I watched this film last night, and holy mother of Millicent, this was a fun film. The Rider of the Skulls is a sort of Zorro, Batman, hybrid character, who travels through Mexico in the old west timey, righting wrongs and kicking monster booty.
The credit has the masked, The Rider of the Skulls riding through the Mexican countryside. He comes on a graveyard littered with human bones and rats. A werewolf howls. The rats scurry into human skulls. The werewolf murders a peasant. An old witch laughs. DAMN, the film kicks off to a great start.

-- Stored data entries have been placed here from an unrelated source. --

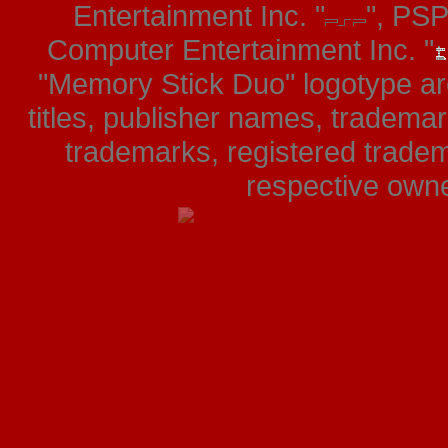
Entertainment Inc. "
", PS
Computer Entertainment Inc. "
"Memory Stick Duo" logotype ar
titles, publisher names, tradema
trademarks, registered tradem
respective owner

The film is broken into three stories. The first story has The Rider of the Skulls track down the murderous werewolf. It's not much of a mystery who the werewolf is, but he murders a small girl, a couple of other folks, and a young boy's mother before he is dispatched with extreme prejudice. The boy and a local drunk/coward/fat/bearded/chump become the Rider of the Skulls' traveling companions.
A vampire terrorizes a village. This is a nosferatu, ugly, vampire bat looking bloodsucker. The Rider of the Skulls and his team send the Vampire back to the grave. This is the weakest of the stories.
The last story has a woman carrying around the decapitated head in a wooden box. Her father was a scientist and he removed the head from a corpse in order to study it. I missed exacty why, but the head's body is pissed off and murdering people. Finally, the head and body are reunited. People are captured and tied. The zombie, re-attached head guy has a posse of two skull faced killers. Lightening and thunder erupt. The woman and The Rider of the Skulls are captured and tied up. All looks lost. But through cleverness, the Riders' boy friend, and kickassery, good triumphs in the end.
The film is great fun. The cinematography is pretty good. Mostly medium shots with some fine placed, but too sparce, close ups. The Rider of the Skulls is cool. His little boy follower is not annoying and is actually quite clever and useful. The drunk old loser is not that drunk and not too much of a loser. The three stories are short and quick and do not drag.
The film was directed by Alfredo Salazar and released in 1965. However, the film feels like a very ahead of it's time film from the 1940's.
The DVD does not have English subtitles or a dub. There is a bootlegged version with subtitles out there. FIND IT!
I just realized that I didn't take any screenshots of any of the protagonists. The monsters just look too cool in this one. These shots could all be album covers with a little manipulation.
(Poster via dhoni101. I modified the top picture in Photoshop a bit. It has a cool, abstract, kind of Bela Lugosi's Dead/Cabinet of Caligari look to it, I think.)